The dishes will undergo detailed analysis and the archaeologists are hoping that the results of the tests will help them find out more about what plants had grown back then, what the climate was like, and in which season of the year the housing estate had been swamped.
It is already known that Nitra was an inhabited area in the Bronze Age, but most traces have been buried by medieval and modern constructions.
Also in the Mostná Street area, a well with Roman coins was discovered. In another dig in the area, remains of a settlement of smiths and craftsmen were also found.
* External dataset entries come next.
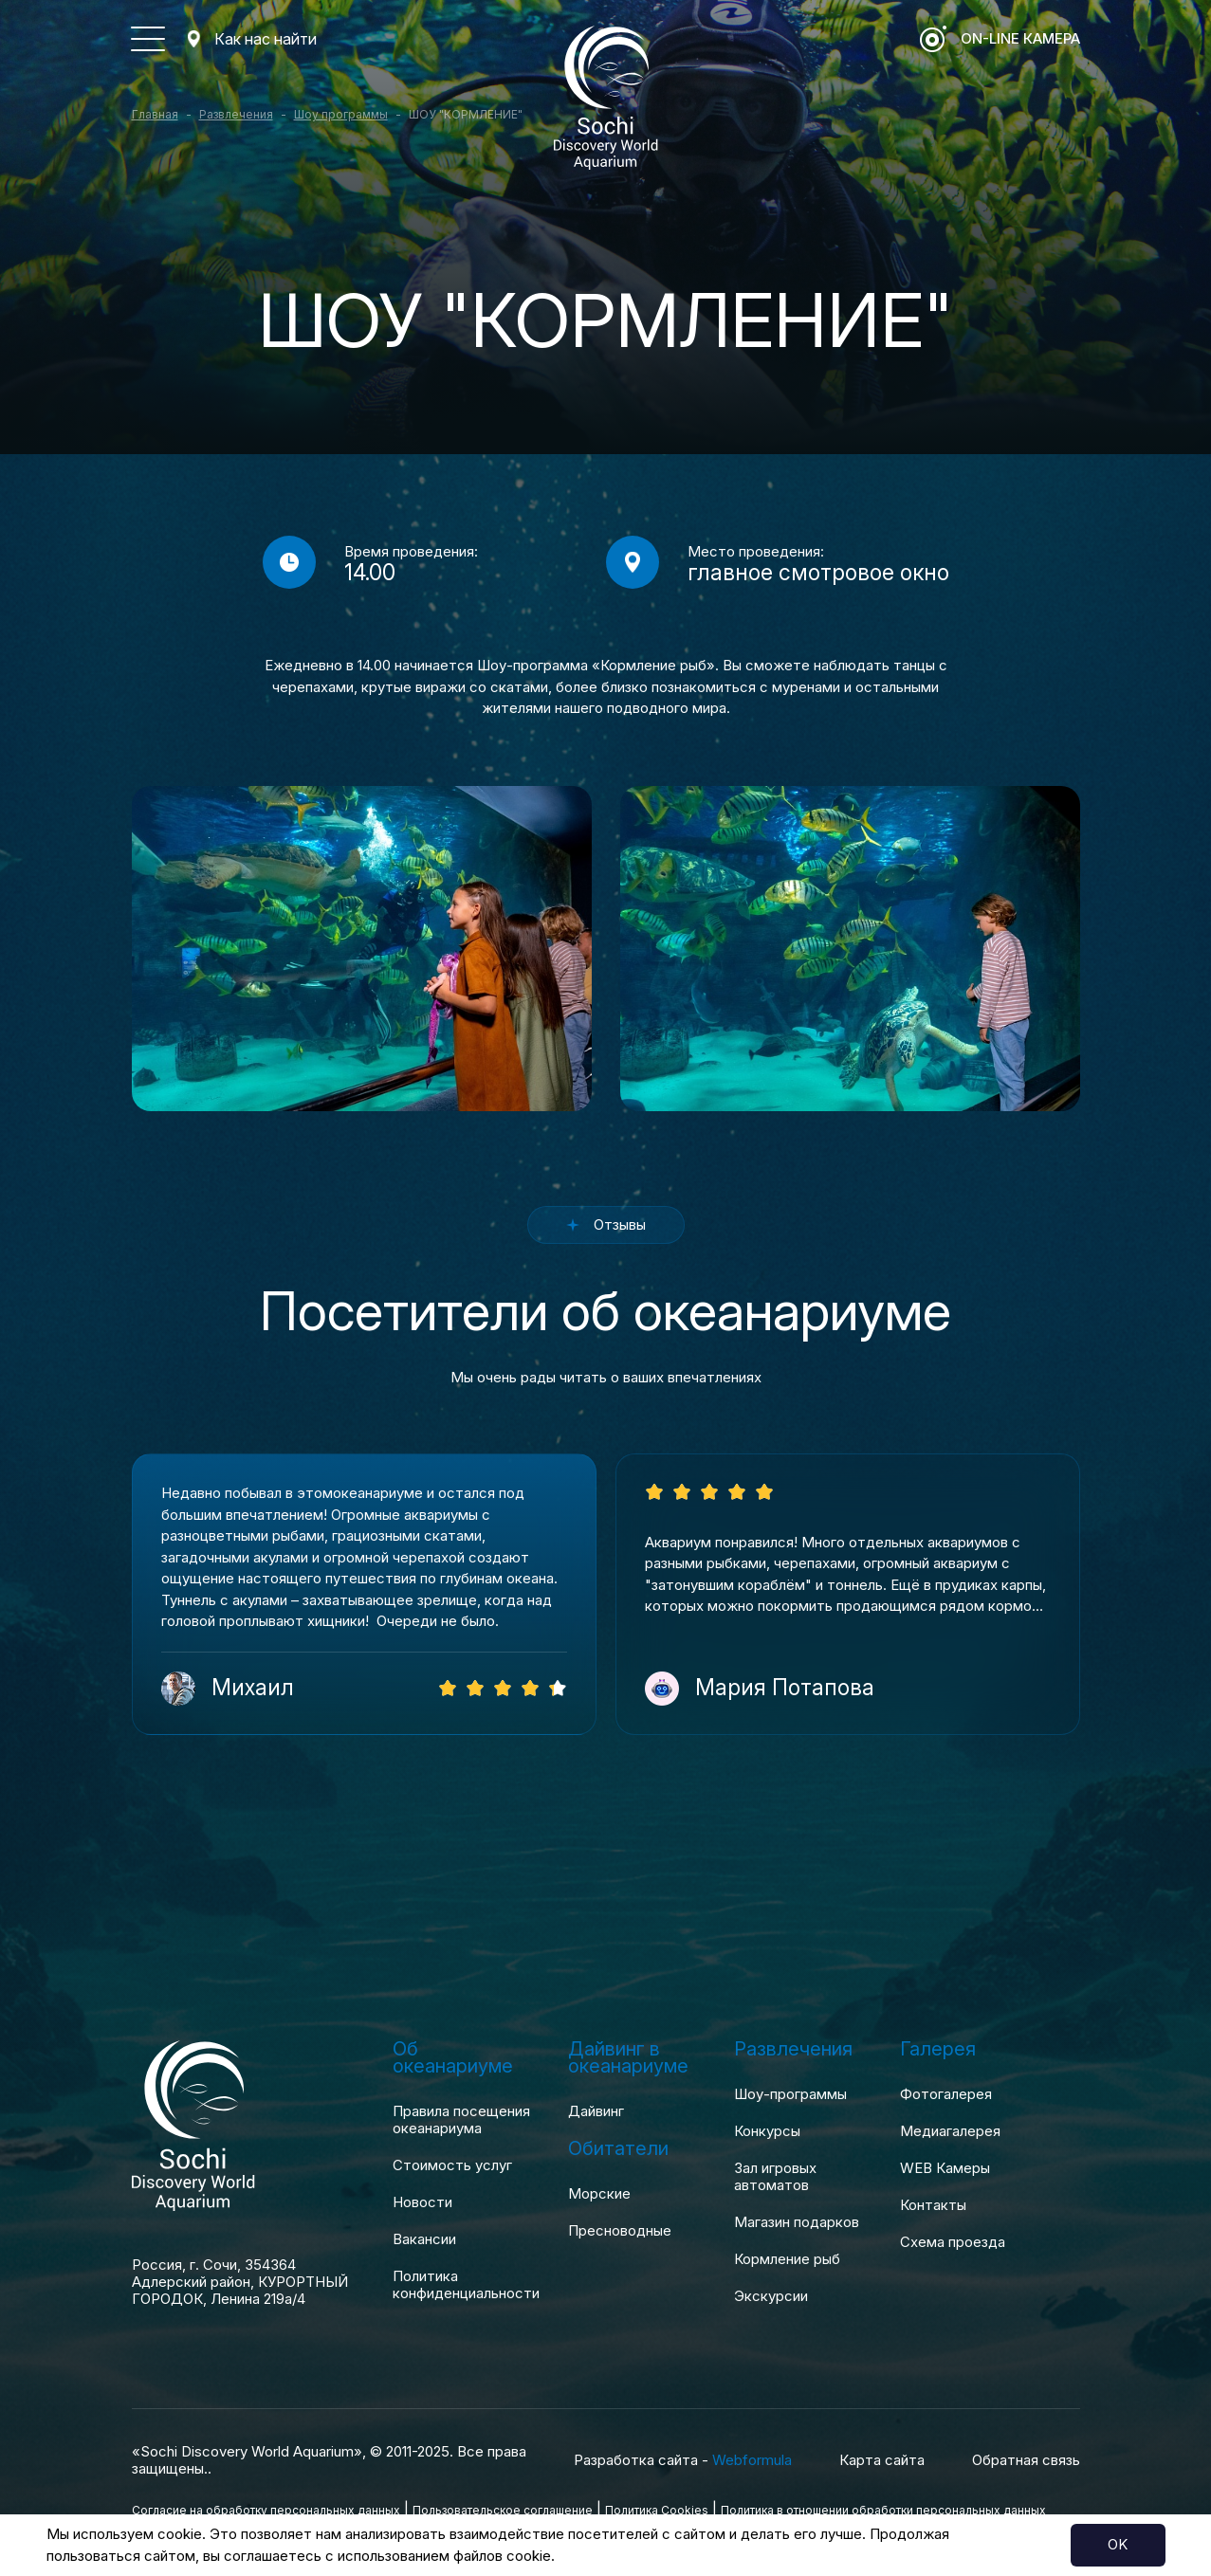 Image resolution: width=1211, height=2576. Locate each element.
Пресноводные (619, 2230)
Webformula (752, 2460)
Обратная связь (1026, 2460)
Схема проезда (952, 2242)
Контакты (933, 2205)
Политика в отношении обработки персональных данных (883, 2510)
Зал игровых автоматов (775, 2177)
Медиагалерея (950, 2131)
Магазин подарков (796, 2222)
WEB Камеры (945, 2168)
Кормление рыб (787, 2259)
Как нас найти (265, 38)
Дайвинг (596, 2111)
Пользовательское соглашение (503, 2510)
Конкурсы (767, 2131)
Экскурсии (771, 2296)
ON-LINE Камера (1020, 38)
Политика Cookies (656, 2510)
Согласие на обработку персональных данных (266, 2510)
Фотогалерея (946, 2094)
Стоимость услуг (452, 2165)
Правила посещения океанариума (461, 2120)
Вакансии (424, 2239)
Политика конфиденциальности (466, 2285)
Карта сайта (882, 2460)
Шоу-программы (790, 2094)
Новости (422, 2202)
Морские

A KID on a sledge passes the unique cellars used to store vegetables.
Spud cellars in the rock
THE EASTERN Slovak village of Liptovská Teplička in the Poprad district is known for its high number of unique cellars that are dug into the rock and where locals store potatoes.
The village registers 419 such cellars. The cellars are pear-shaped holes carved into the stone, and are 2.5 to 3.5 metres deep. Apart from potatoes, the locals also store vegetables in the holes. According to the state run news agency TASR, the village of 2,240 inhabitants is first mentioned in a written document that dates back to 1634, and which also mentions the unique cellars.
Stolen statue found mutilated
UNKNOWN perpetrators stole a statue of a mother holding a baby on March 7 that stood in front of a hospital in the western Slovak city of Hlohovec.
Only one day later, the statue was found cut into seven pieces near the Váh River.
The copper statue was 2.5 metres high and 1.2 metres wide and was hollow inside. According to the state run news agency TASR, the statue was destroyed to such an extent that it will not be possible to reconstruct it.
The perpetrators caused Sk200,000 (€5,000) in damages.
Village pub Ltd
IN ORDER to address the communal lack of finances, local MPs in the western Slovak village of Hurbanova Ves decided 11 years ago to start a community pub.
Since then the pub has brought in about Sk100,000 (€2,500) annually to the local treasury.
"The pub is 100 percent village-owned," mayor Ľubomír Petrák said to the private news agency SITA.
"Apart from the extra cash that the pub brings to the village of 250 inhabitants, the establishment also serves as a local youth centre where young people can play pool or table football."